Swedish journalists who have been killed in the service
Nils Horner is now another one of the Swedish journalists killed on assignment abroad.
It is becoming increasingly dangerous to work as a foreign correspondent.
Last year, 108 journalists were killed in the service, according to statistics from the International Federation of Journalists (IFJ ), which also calls on governments worldwide to end impunity for those who kill journalists.
Many of the journalists were direct targets , and the subject was to silence them, according to the IFJ.
Others were killed in bomb attacks and shootings.
Swedish Radio’s correspondent Nils Horner is now another one of those Swedish journalists who have been killed in the service.
In April 1979 killed Expressen reporter Arne Lemberg and SvD contributor Karl Bergman of dictator Idi Amin’s soldiers in Uganda.
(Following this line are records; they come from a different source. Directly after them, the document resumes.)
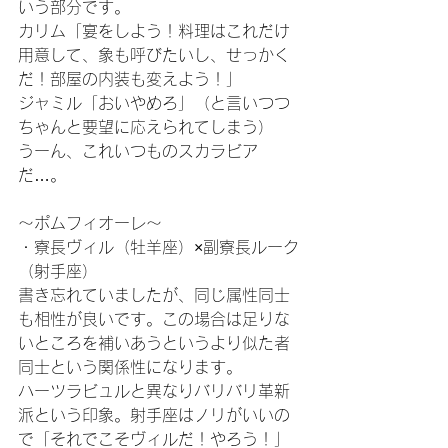
いう部分です。
カリム「宴をしよう！料理はこれだけ
用意して、象も呼びたいし、せっかく
だ！部屋の内装も変えよう！」
ジャミル「おいやめろ」（と言いつつ
ちゃんと要望に応えられてしまう）
うーん、これいつものスカラビア
だ…。
～ポムフィオーレ～
・寮長ヴィル（牡羊座）×副寮長ルーク
（射手座）
書き忘れていましたが、同じ属性同士
も相性が良いです。この場合は足りな
いところを補いあうというより似た者
同士という関係性になります。
ハーツラビュルと異なりバリバリ革新
派という印象。射手座はノリがいいの
で「それでこそヴィルだ！やろう！」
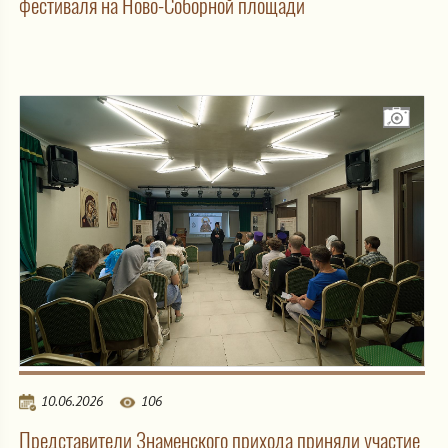
фестиваля на Ново-Соборной площади
10.06.2026
106
Представители Знаменского прихода приняли участие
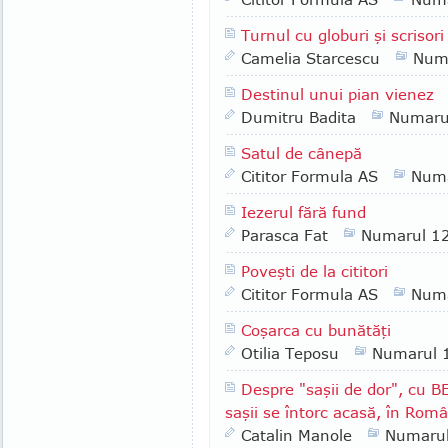
Turnul cu globuri şi scrisori
Camelia Starcescu
Num
Destinul unui pian vienez
Dumitru Badita
Numaru
Satul de cânepă
Cititor Formula AS
Numa
Iezerul fără fund
Parasca Fat
Numarul 1
Poveşti de la cititori
Cititor Formula AS
Numa
Coşarca cu bunătăţi
Otilia Teposu
Numarul 
Despre "saşii de dor", cu B
saşii se întorc acasă, în Rom
Catalin Manole
Numaru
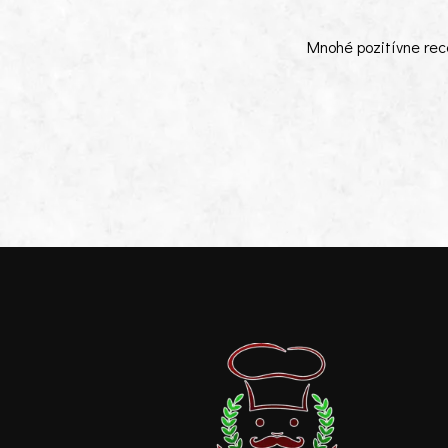
Mnohé pozitívne rec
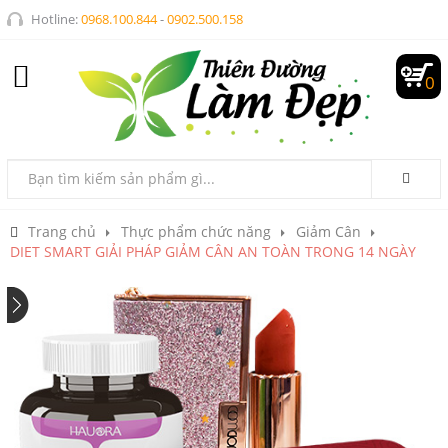
Hotline:
0968.100.844
-
0902.500.158
0
Trang chủ
Thực phẩm chức năng
Giảm Cân
DIET SMART GIẢI PHÁP GIẢM CÂN AN TOÀN TRONG 14 NGÀY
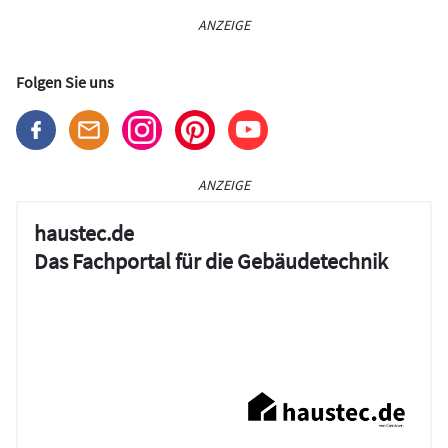
ANZEIGE
Folgen Sie uns
ANZEIGE
haustec.de
Das Fachportal für die Gebäudetechnik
During the bloody first attempted coup against President Allende in Chile, in June 1973, where Augusto Pinochet later assumed power, were rounded up and attacked the presidential palace. Several people were shot, among them the Swedish – Argentine cameraman Leonardo Henrichsen who filmed his own death.
Goran Assbring, freelance photographer and writer, was killed with a bullet to the chest in Eritrea in 1983.
In Afghanistan in 2001 crude murdered Ulf Strömberg, photographer for TV4, while covering the war. He woke up when colleagues were robbed of their equipment in the next room, and was gunned down as he opened the door.
Freelance journalist Martin Adler was shot dead in the Somali capital Mogadishu when he was covering a demonstration in June 2006.
At the time there was great hatred against foreigners, and several journalists had been murdered in the country.
SVT reporter Bert Sundström assaulted, stabbed and severely beaten while covering the revolution in Egypt in 2011. He survived the attack.